ROC curvesAUC curvesAUC table Figure/Table 3. Periodicity classification performance of different methods on synthetic data. The left subfigure shows ROC curves for all compared methods and itself is divided into four subsets for four different data sets. The central subfigure shows the AUC of the ROC curves depicted on the left. The right table contains even more information, namely all AUC scores for synthetic data.

From the results depicted in Figure 3 it becomes clear that there is hardly any scenario, where DNNs as periodicity classifiers are outperformed. Besides experiments for synthetic data presented so far, the authors also evaluated their method on real-world data. Table 4 shows that DNNs perform very well also in this regime especially for the first two data sets. However, they are outperformed for the third depicted data set.

real-world periodicity

Table 4. DNNs as binary periodicity classifiers perform best for 2 out of 3 data sets.

To obtain results for research question 2, the BioClock data set is divided into 70% training and 30% testing data.

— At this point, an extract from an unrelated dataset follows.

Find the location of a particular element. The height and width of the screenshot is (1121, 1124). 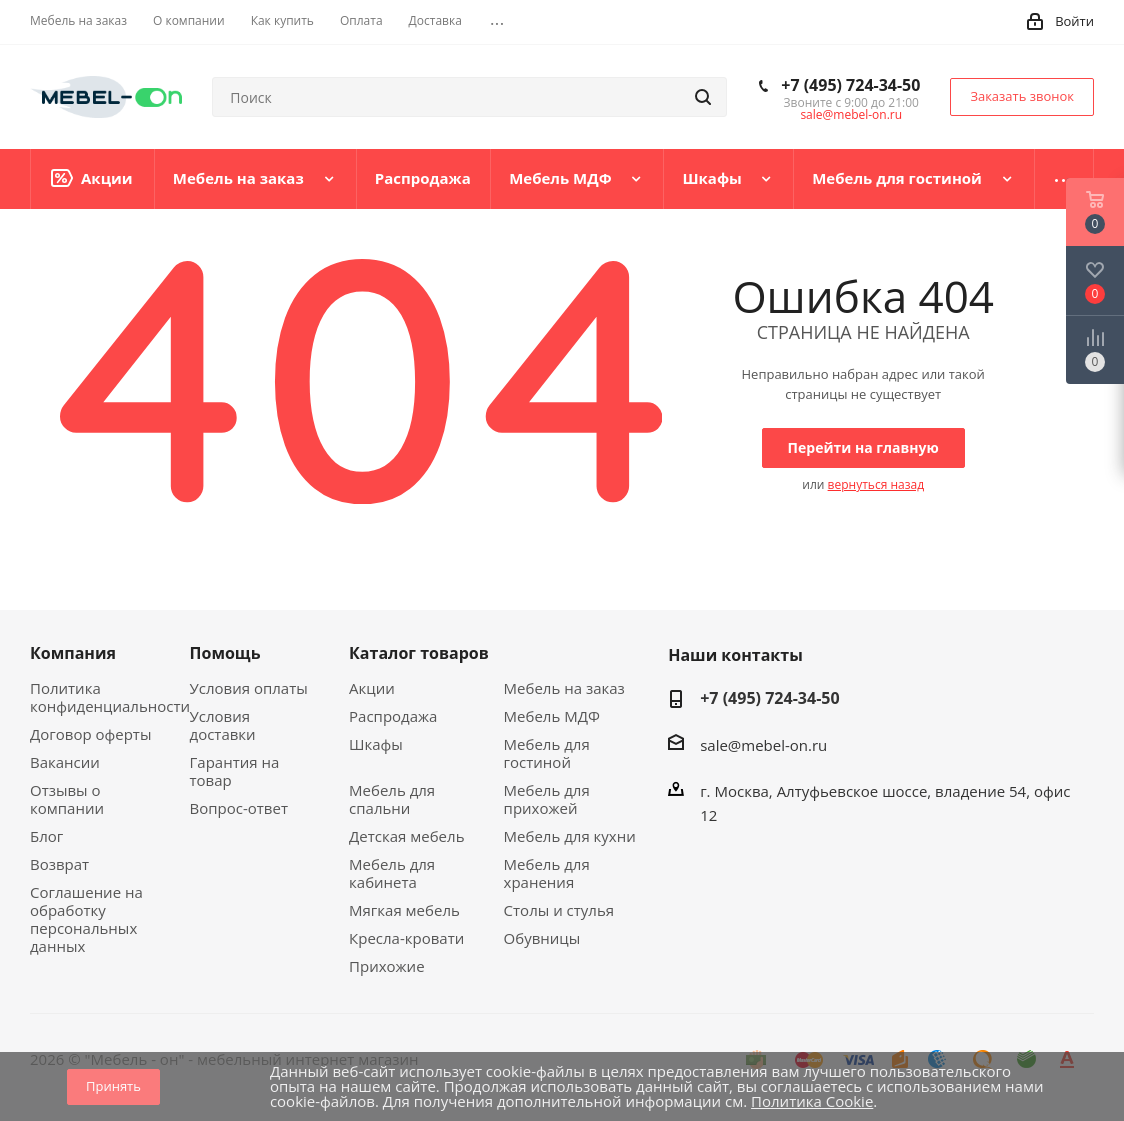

The BIO_CLOCK system is able to accurately predict the missing time of experiment with a mean absolute error of 75 minutes. In addition to this overall results obtained from all data, the authors divide the BioClock data set into several subsets corresponding to data from different tissues wild type mouse cells. Two of the four considered data subsets are created by using only brain and liver data, respectively. In addition, Set1 contains data from the adrenal gland, fat, gut, kidney, lung and muscle. Set 2 similarly agglomerates data from the aorta, colon, fibroblast, heart, macrophages and pituitary gland. Ideally, the measurement time prediction would become more reliable through this restriction to four homogeneous data sets. Similar to the first result regarding research question 1, the data are split into 70% training and 30% testing data.

Table 5 presents the mean absolute error of the measurement time prediction. Unsurprisingly, a classifier trained on one subset of data performs significatly worse when applied to data from different origins. However, a classifier trained on all data is always nearly as good or even better than a specialized DNN.

measurement time estimation

Table 5. DNNs perform well as estimators for measurement time.

Conclusion

DNNs are able to answer both posed reasearch questions adequately: For time-series data like BioCycle, they can reliably predict periodicity as a boolean decision variable or quantitatively in terms of the period, lag and amplitude (results not shown here). For data without time measurement, the missing time can be reconstruced by the DNN system BIO_CLOCK. Unsurprisingly, both systems gain accuracy through the use of more data.